### PROBLEM DETAILS
Write every line below out again exactly, images omitted.

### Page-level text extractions
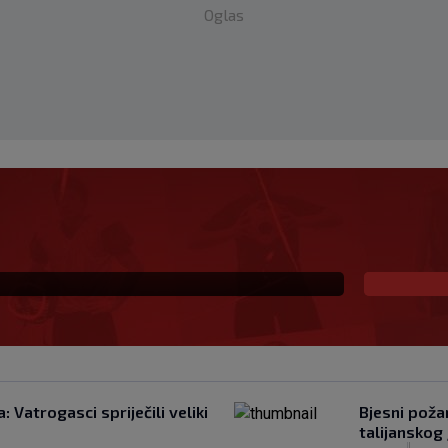
Oglas
eprezentaciju UAE-a,
: Vatrogasci spriječili veliki
Bjesni požar
talijanskog
|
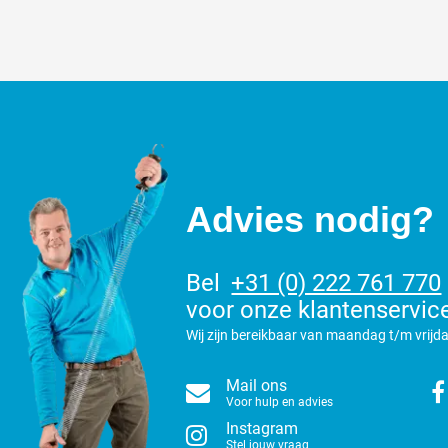
Advies nodig?
Bel
+31 (0) 222 761 770
voor onze klantenservic
Wij zijn bereikbaar van maandag t/m vrijda
Mail ons
Voor hulp en advies
Instagram
Stel jouw vraag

### WRITTEN SOLUTION
Oglas
eprezentaciju UAE-a,
: Vatrogasci spriječili veliki
Bjesni požar
talijanskog
|
Advies nodig?
Bel
+31 (0) 222 761 770
voor onze klantenservic
Wij zijn bereikbaar van maandag t/m vrijda
Mail ons
Voor hulp en advies
Instagram
Stel jouw vraag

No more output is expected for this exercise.